Problem to solve
The lines to repeat are those below from the one containing "FUNDACIÓN PRIVADA SCIO" down to the one containing "plataforma con el", both included; reproduce them exactly and nothing else.

___

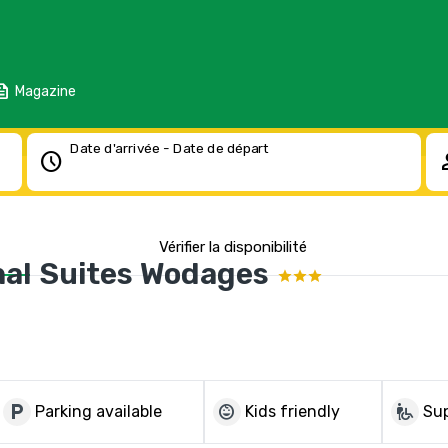
eed
Magazine
Date d'arrivée - Date de départ
schedule
pe
Vérifier la disponibilité
nal Suites Wodages
local_parking
child_care
wheelchair_pickup
Parking available
Kids friendly
Sup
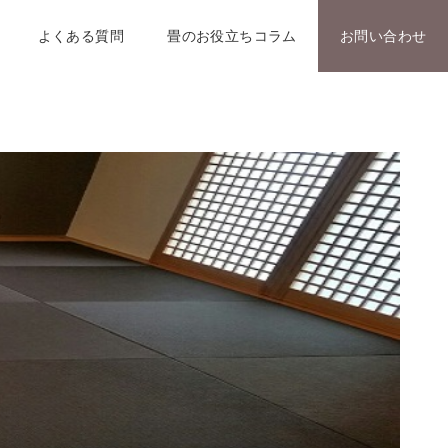
よくある質問
畳のお役立ちコラム
お問い合わせ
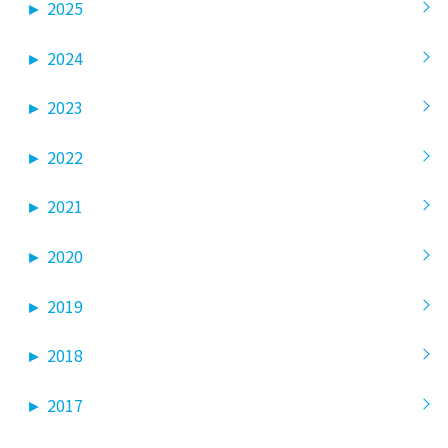
►
2025
►
2024
►
2023
►
2022
►
2021
►
2020
►
2019
►
2018
►
2017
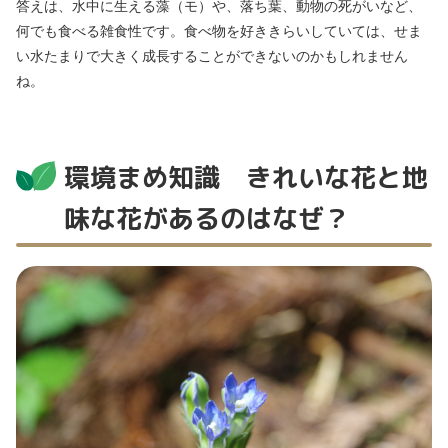
答えは、水中に生える藻（モ）や、落ち葉、動物の死がいなど、
何でも食べる雑食性です。食べ物を好ききらいしていては、せま
い水たまりで大きく成長することができないのかもしれません
ね。
環境まめ知識 きれいな花と地
味な花があるのはなぜ？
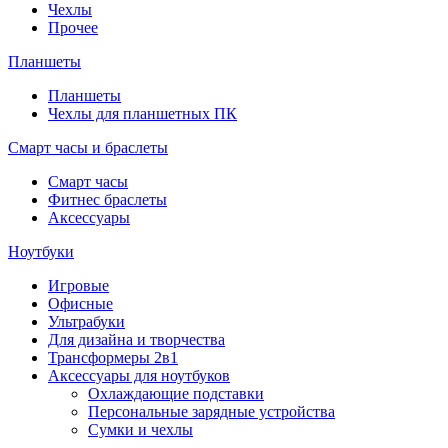
Чехлы
Прочее
Планшеты
Планшеты
Чехлы для планшетных ПК
Смарт часы и браслеты
Смарт часы
Фитнес браслеты
Аксессуары
Ноутбуки
Игровые
Офисные
Ультрабуки
Для дизайна и творчества
Трансформеры 2в1
Аксессуары для ноутбуков
Охлаждающие подставки
Персональные зарядные устройства
Сумки и чехлы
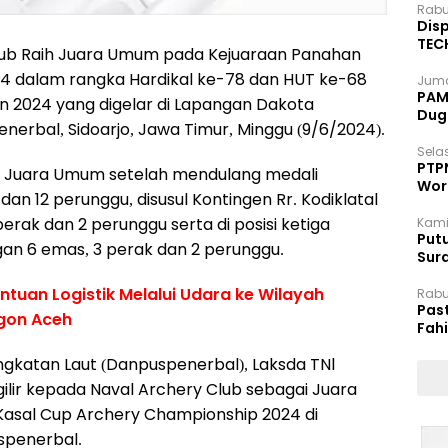
Rabu
Disp
TEC
lub Raih Juara Umum pada Kejuaraan Panahan
Dip
4 dalam rangka Hardikal ke-78 dan HUT ke-68
Juma
PAM 
n 2024 yang digelar di Lapangan Dakota
Dug
nerbal, Sidoarjo, Jawa Timur, Minggu (9/6/2024).
Selas
PTP
h Juara Umum setelah mendulang medali
Wor
an 12 perunggu, disusul Kontingen Rr. Kodiklatal
rak dan 2 perunggu serta di posisi ketiga
Kami
Putu
an 6 emas, 3 perak dan 2 perunggu.
Sur
Dok
antuan Logistik Melalui Udara ke Wilayah
Rabu
Pas
gon Aceh
Fah
Moj
katan Laut (Danpuspenerbal), Laksda TNl
gilir kepada Naval Archery Club sebagai Juara
asal Cup Archery Championship 2024 di
spenerbal.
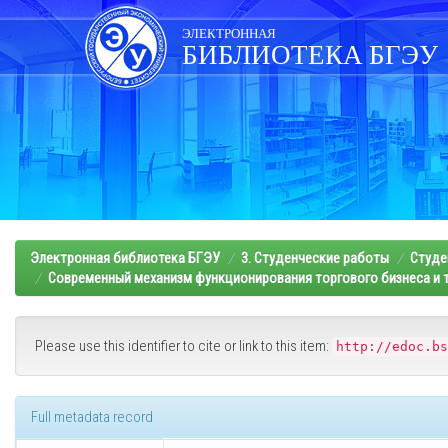
Skip
navigation
ЭЛЕКТРОННАЯ
БИБЛИОТЕКА БГЭУ
Электронная библиотека БГЭУ
3. Студенческие работы
Студе
Современный механизм функционирования торгового бизнеса и т
Please use this identifier to cite or link to this item:
http://edoc.bs
Full metadata record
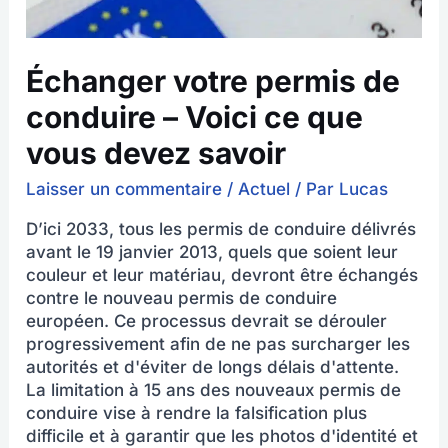
que
vous
devez
Échanger votre permis de
savoir
conduire – Voici ce que
vous devez savoir
Laisser un commentaire
/
Actuel
/ Par
Lucas
D’ici 2033, tous les permis de conduire délivrés
avant le 19 janvier 2013, quels que soient leur
couleur et leur matériau, devront être échangés
contre le nouveau permis de conduire
européen. Ce processus devrait se dérouler
progressivement afin de ne pas surcharger les
autorités et d'éviter de longs délais d'attente.
La limitation à 15 ans des nouveaux permis de
conduire vise à rendre la falsification plus
difficile et à garantir que les photos d'identité et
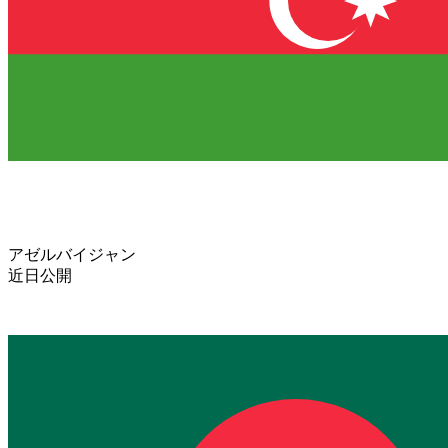
アゼルバイジャン
近日公開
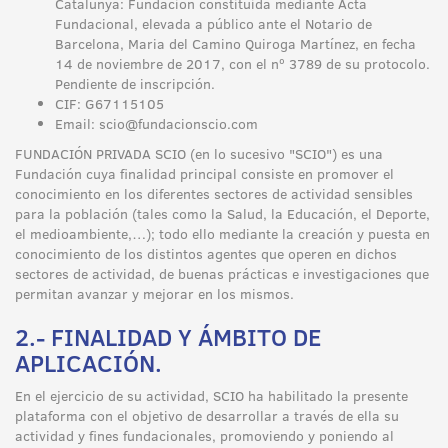
Catalunya: Fundación constituida mediante Acta
Fundacional, elevada a público ante el Notario de
Barcelona, Maria del Camino Quiroga Martínez, en fecha
14 de noviembre de 2017, con el nº 3789 de su protocolo.
Pendiente de inscripción.
CIF: G67115105
Email: scio@fundacionscio.com
FUNDACIÓN PRIVADA SCIO (en lo sucesivo "SCIO") es una
Fundación cuya finalidad principal consiste en promover el
conocimiento en los diferentes sectores de actividad sensibles
para la población (tales como la Salud, la Educación, el Deporte,
el medioambiente,…); todo ello mediante la creación y puesta en
conocimiento de los distintos agentes que operen en dichos
sectores de actividad, de buenas prácticas e investigaciones que
permitan avanzar y mejorar en los mismos.
2.- FINALIDAD Y ÁMBITO DE
APLICACIÓN.
En el ejercicio de su actividad, SCIO ha habilitado la presente
plataforma con el objetivo de desarrollar a través de ella su
actividad y fines fundacionales, promoviendo y poniendo al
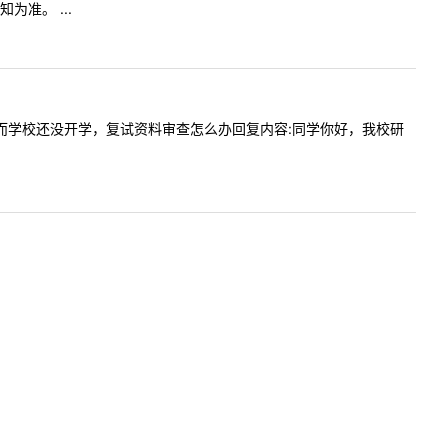
准。 ...
在了学校而学校还没开学，复试资料审查怎么办回复内容:同学你好，我校研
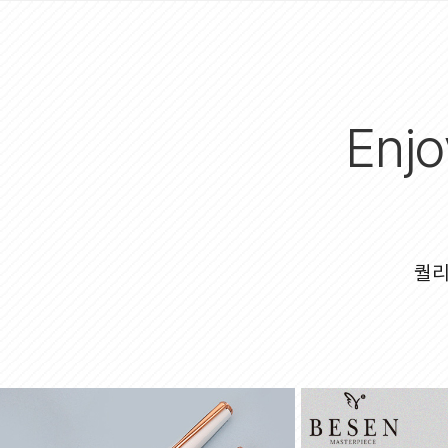
Enjo
퀄리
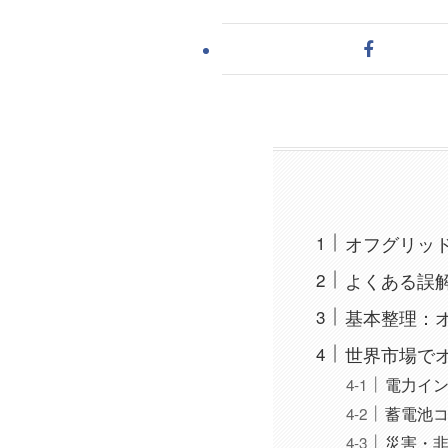
オフグリッ
よくある誤
基本整理：
世界市場で
電力イ
蓄電池
災害・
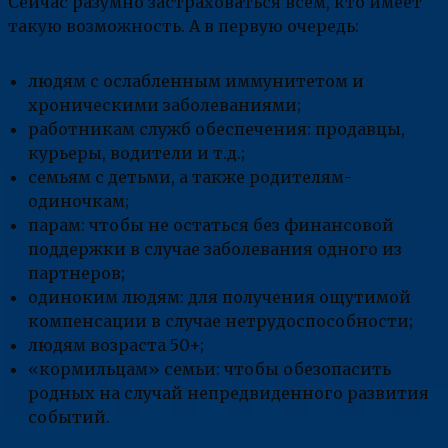
Сейчас разумно застраховаться всем, кто имеет
такую возможность. А в первую очередь:
людям с ослабленным иммунитетом и
хроническими заболеваниями;
работникам служб обеспечения: продавцы,
курьеры, водители и т.д.;
семьям с детьми, а также родителям-
одиночкам;
парам: чтобы не остаться без финансовой
поддержки в случае заболевания одного из
партнеров;
одиноким людям: для получения ощутимой
компенсации в случае нетрудоспособности;
людям возраста 50+;
«кормильцам» семьи: чтобы обезопасить
родных на случай непредвиденного развития
событий.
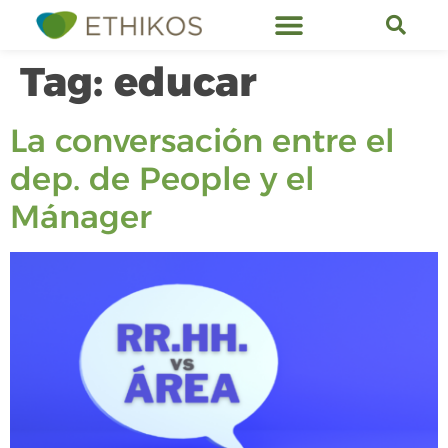
Tag:
educar
La conversación entre el
dep. de People y el
Mánager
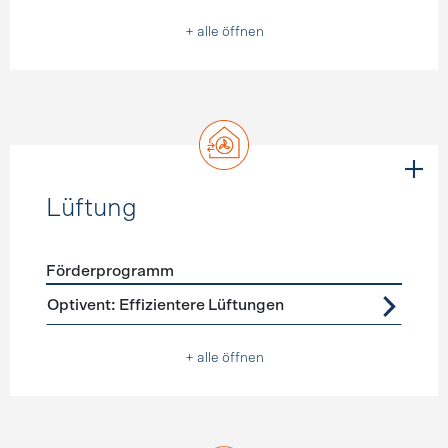
+ alle öffnen
Lüftung
Förderprogramm
Förderprogramme
Lüftung
Optivent: Effizientere Lüftungen
+ alle öffnen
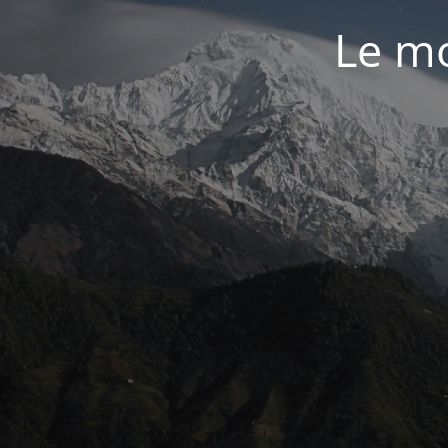
Le mo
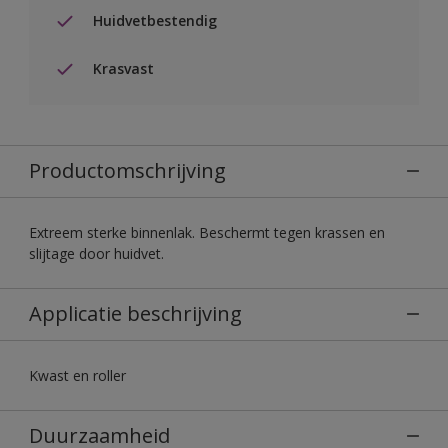
Huidvetbestendig
Krasvast
Productomschrijving
Extreem sterke binnenlak. Beschermt tegen krassen en
slijtage door huidvet.
Applicatie beschrijving
Kwast en roller
Duurzaamheid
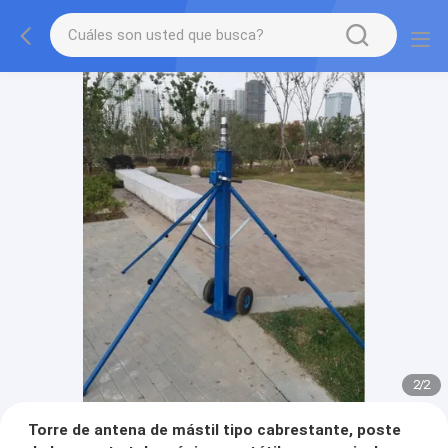
2
/
2
Torre de antena de mástil tipo cabrestante, poste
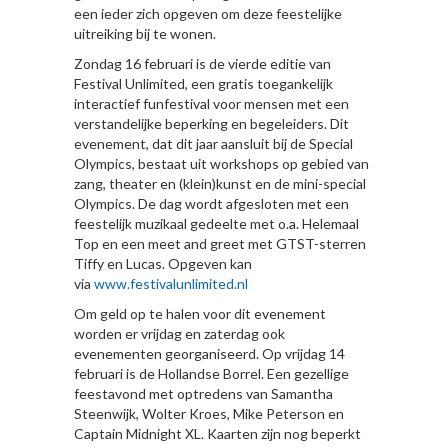
een ieder zich opgeven om deze feestelijke
uitreiking bij te wonen.
Zondag 16 februari is de vierde editie van
Festival Unlimited, een gratis toegankelijk
interactief funfestival voor mensen met een
verstandelijke beperking en begeleiders. Dit
evenement, dat dit jaar aansluit bij de Special
Olympics, bestaat uit workshops op gebied van
zang, theater en (klein)kunst en de mini-special
Olympics. De dag wordt afgesloten met een
feestelijk muzikaal gedeelte met o.a. Helemaal
Top en een meet and greet met GTST-sterren
Tiffy en Lucas. Opgeven kan
via
www.festivalunlimited.nl
Om geld op te halen voor dit evenement
worden er vrijdag en zaterdag ook
evenementen georganiseerd. Op vrijdag 14
februari is de Hollandse Borrel. Een gezellige
feestavond met optredens van Samantha
Steenwijk, Wolter Kroes, Mike Peterson en
Captain Midnight XL. Kaarten zijn nog beperkt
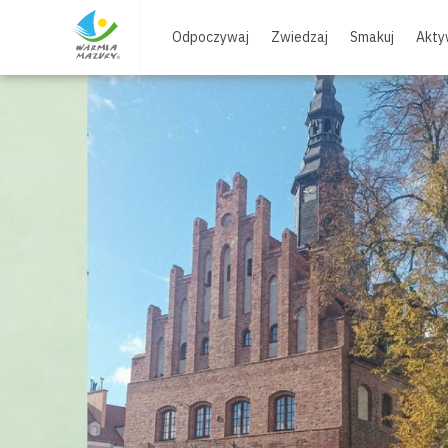
Skip
to
Odpoczywaj
Zwiedzaj
Smakuj
Akty
content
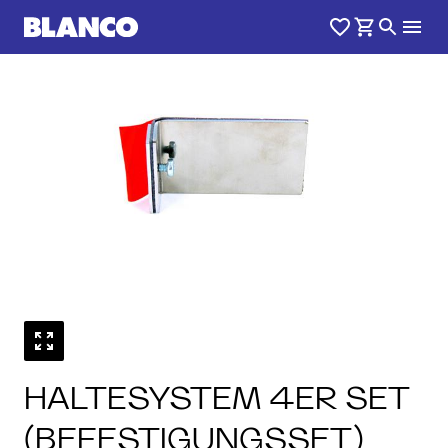
HALTESYSTEM 4ER SET
(BEFESTIGUNGSSET)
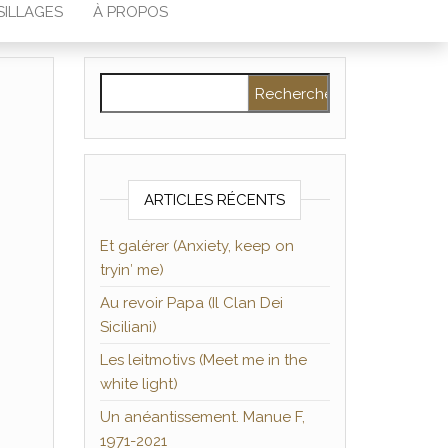
SILLAGES
À PROPOS
Rechercher :
ARTICLES RÉCENTS
Et galérer (Anxiety, keep on
tryin′ me)
Au revoir Papa (Il Clan Dei
Siciliani)
Les leitmotivs (Meet me in the
white light)
Un anéantissement. Manue F,
1971-2021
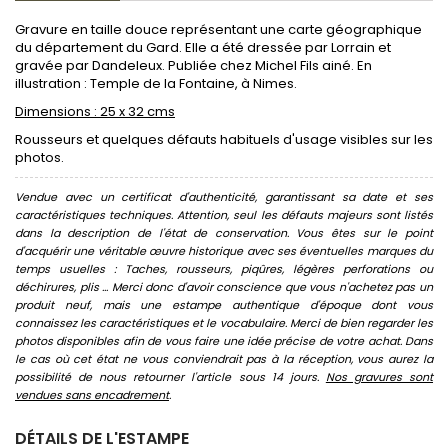
Gravure en taille douce représentant une carte géographique
du département du Gard. Elle a été dressée par Lorrain et
gravée par Dandeleux. Publiée chez Michel Fils ainé. En
illustration : Temple de la Fontaine, à Nimes.
Dimensions : 25 x 32 cms
Rousseurs et quelques défauts habituels d'usage visibles sur les
photos.
Vendue avec un certificat d'authenticité, garantissant sa date et ses
caractéristiques techniques. Attention, seul les défauts majeurs sont listés
dans la description de l'état de conservation. Vous êtes sur le point
d'acquérir une véritable œuvre historique avec ses éventuelles marques du
temps usuelles : Taches, rousseurs, piqûres, légères perforations ou
déchirures, plis ... Merci donc d'avoir conscience que vous n'achetez pas un
produit neuf, mais une estampe authentique d'époque dont vous
connaissez les caractéristiques et le vocabulaire. Merci de bien regarder les
photos disponibles afin de vous faire une idée précise de votre achat. Dans
le cas où cet état ne vous conviendrait pas à la réception, vous aurez la
possibilité de nous retourner l'article sous 14 jours.
Nos gravures sont
vendues sans encadrement
.
DÉTAILS DE L'ESTAMPE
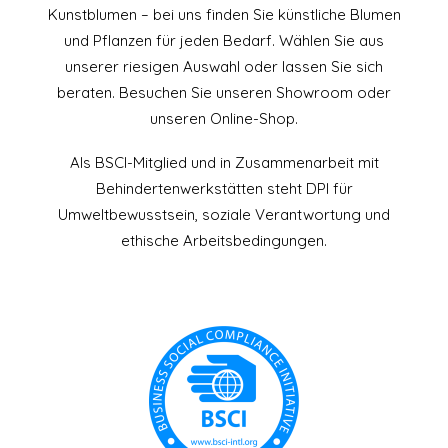
Kunstblumen – bei uns finden Sie künstliche Blumen
und Pflanzen für jeden Bedarf. Wählen Sie aus
unserer riesigen Auswahl oder lassen Sie sich
beraten. Besuchen Sie unseren Showroom oder
unseren Online-Shop.
Als BSCI-Mitglied und in Zusammenarbeit mit
Behindertenwerkstätten steht DPI für
Umweltbewusstsein, soziale Verantwortung und
ethische Arbeitsbedingungen.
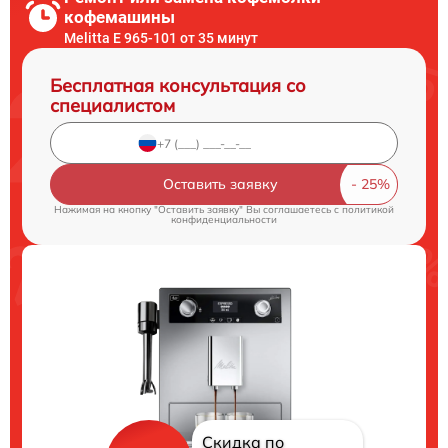
кофемашины
Melitta Е 965-101 от 35 минут
Бесплатная консультация со
специалистом
Оставить заявку
Нажимая на кнопку "Оставить заявку" Вы соглашаетесь c
политикой
конфиденциальности
Скидка по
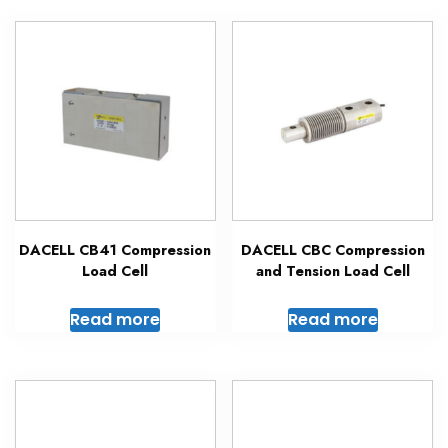
DACELL CB41 Compression
DACELL CBC Compression
Load Cell
and Tension Load Cell
Read more
Read more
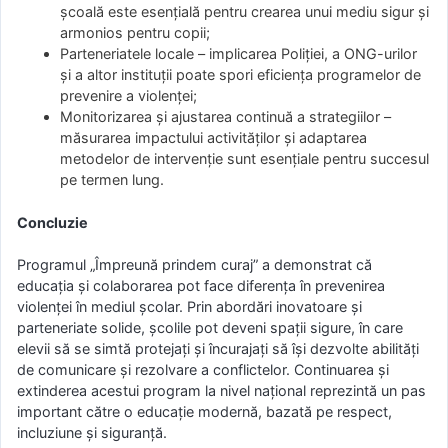
școală este esențială pentru crearea unui mediu sigur și
armonios pentru copii;
Parteneriatele locale – implicarea Poliției, a ONG-urilor
și a altor instituții poate spori eficiența programelor de
prevenire a violenței;
Monitorizarea și ajustarea continuă a strategiilor –
măsurarea impactului activităților și adaptarea
metodelor de intervenție sunt esențiale pentru succesul
pe termen lung.
Concluzie
Programul „Împreună prindem curaj” a demonstrat că
educația și colaborarea pot face diferența în prevenirea
violenței în mediul școlar. Prin abordări inovatoare și
parteneriate solide, școlile pot deveni spații sigure, în care
elevii să se simtă protejați și încurajați să își dezvolte abilități
de comunicare și rezolvare a conflictelor. Continuarea și
extinderea acestui program la nivel național reprezintă un pas
important către o educație modernă, bazată pe respect,
incluziune și siguranță.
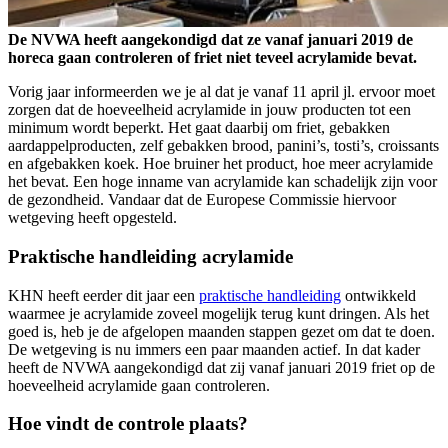
De NVWA heeft aangekondigd dat ze vanaf januari 2019 de
horeca gaan controleren of friet niet teveel acrylamide bevat.
Vorig jaar informeerden we je al dat je vanaf 11 april jl. ervoor moet
zorgen dat de hoeveelheid acrylamide in jouw producten tot een
minimum wordt beperkt. Het gaat daarbij om friet, gebakken
aardappelproducten, zelf gebakken brood, panini’s, tosti’s, croissants
en afgebakken koek. Hoe bruiner het product, hoe meer acrylamide
het bevat. Een hoge inname van acrylamide kan schadelijk zijn voor
de gezondheid. Vandaar dat de Europese Commissie hiervoor
wetgeving heeft opgesteld.
Praktische handleiding acrylamide
KHN heeft eerder dit jaar een
praktische handleiding
ontwikkeld
waarmee je acrylamide zoveel mogelijk terug kunt dringen. Als het
goed is, heb je de afgelopen maanden stappen gezet om dat te doen.
De wetgeving is nu immers een paar maanden actief. In dat kader
heeft de NVWA aangekondigd dat zij vanaf januari 2019 friet op de
hoeveelheid acrylamide gaan controleren.
Hoe vindt de controle plaats?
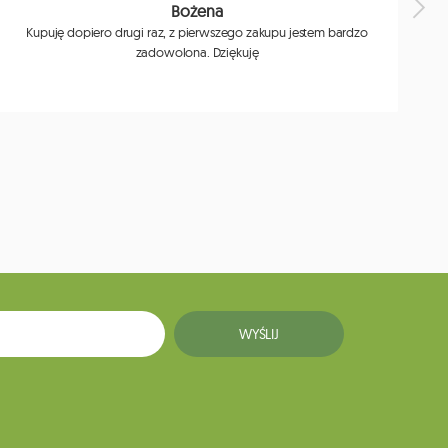
Bożena
Kupuję dopiero drugi raz, z pierwszego zakupu jestem bardzo
zadowolona. Dziękuję
j
WYŚLIJ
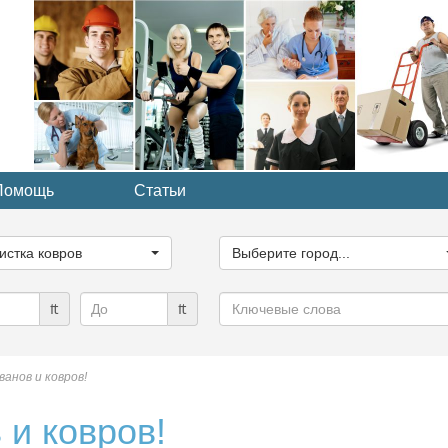
Помощь
Статьи
ите
Выберите
рию...
город...
истка ковров
Выберите город...
Ключевые
₶
₶
слова
анов и ковров!
 и ковров!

___

Result for this exercise
FUNDACIÓN PRIVADA SCIO (en lo sucesivo "SCIO") es una
Fundación cuya finalidad principal consiste en promover el
conocimiento en los diferentes sectores de actividad sensibles
para la población (tales como la Salud, la Educación, el Deporte,
el medioambiente,…); todo ello mediante la creación y puesta en
conocimiento de los distintos agentes que operen en dichos
sectores de actividad, de buenas prácticas e investigaciones que
permitan avanzar y mejorar en los mismos.
2.- FINALIDAD Y ÁMBITO DE
APLICACIÓN.
En el ejercicio de su actividad, SCIO ha habilitado la presente
plataforma con el objetivo de desarrollar a través de ella su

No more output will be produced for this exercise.